» Study material:
= = = = = = =

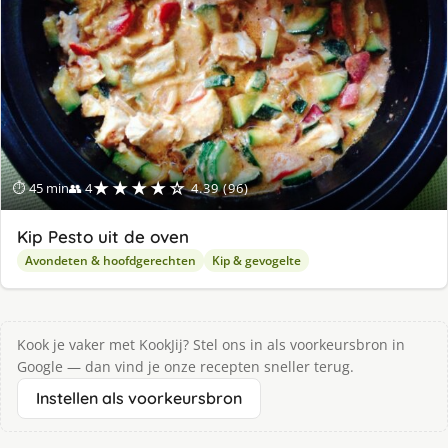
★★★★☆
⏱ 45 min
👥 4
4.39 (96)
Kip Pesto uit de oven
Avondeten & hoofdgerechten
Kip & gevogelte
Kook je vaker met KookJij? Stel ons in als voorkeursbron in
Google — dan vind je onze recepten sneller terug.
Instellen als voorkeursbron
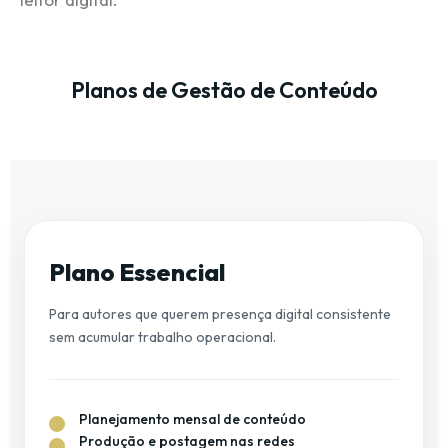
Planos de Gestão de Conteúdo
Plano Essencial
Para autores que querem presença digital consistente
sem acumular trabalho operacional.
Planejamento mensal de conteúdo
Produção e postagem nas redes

= = = = = = =

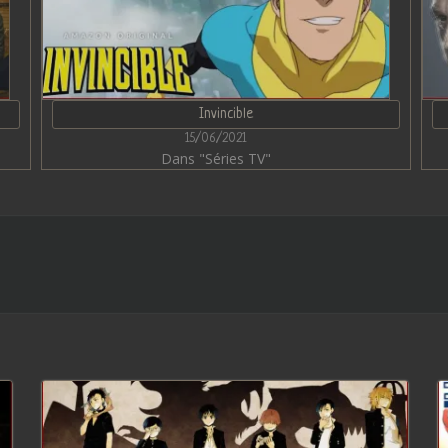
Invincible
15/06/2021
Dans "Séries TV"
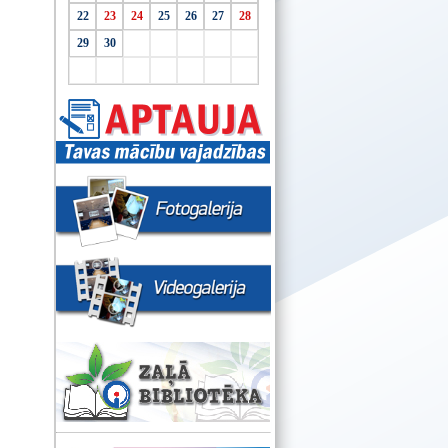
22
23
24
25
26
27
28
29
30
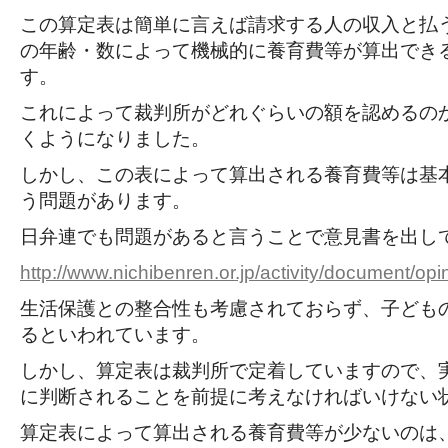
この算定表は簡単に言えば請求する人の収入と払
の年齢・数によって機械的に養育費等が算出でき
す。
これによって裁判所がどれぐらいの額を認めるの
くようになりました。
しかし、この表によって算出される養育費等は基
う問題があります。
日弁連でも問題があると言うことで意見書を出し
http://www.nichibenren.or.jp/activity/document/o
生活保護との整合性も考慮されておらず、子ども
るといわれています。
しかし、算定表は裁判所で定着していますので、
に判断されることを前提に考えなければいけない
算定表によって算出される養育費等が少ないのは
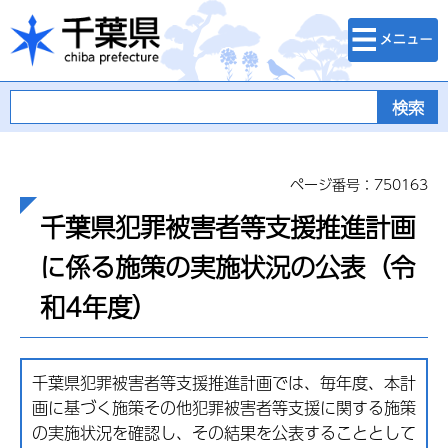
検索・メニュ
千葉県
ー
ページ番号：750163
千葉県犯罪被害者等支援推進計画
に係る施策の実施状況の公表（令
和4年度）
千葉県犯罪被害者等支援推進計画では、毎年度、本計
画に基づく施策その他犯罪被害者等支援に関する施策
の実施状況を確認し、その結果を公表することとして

= = = = = = =

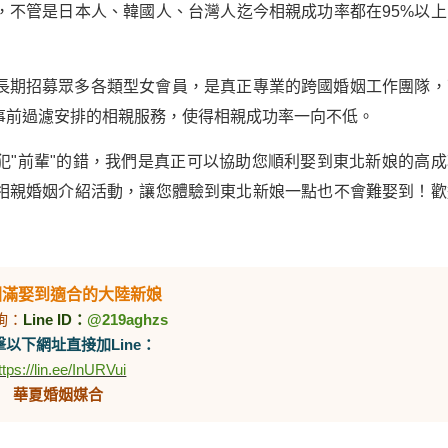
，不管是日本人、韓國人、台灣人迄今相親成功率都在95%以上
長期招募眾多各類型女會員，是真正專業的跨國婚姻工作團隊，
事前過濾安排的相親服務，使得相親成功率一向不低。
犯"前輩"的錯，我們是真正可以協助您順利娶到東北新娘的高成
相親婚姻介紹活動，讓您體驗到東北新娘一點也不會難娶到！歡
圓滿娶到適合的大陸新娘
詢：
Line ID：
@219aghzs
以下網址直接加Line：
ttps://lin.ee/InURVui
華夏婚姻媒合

= = = = = = =

» Requirement:
Check each line of the data for the string "voorkeursbron" and state how many lines contain it, without any other output.

» Solution to the problem:
2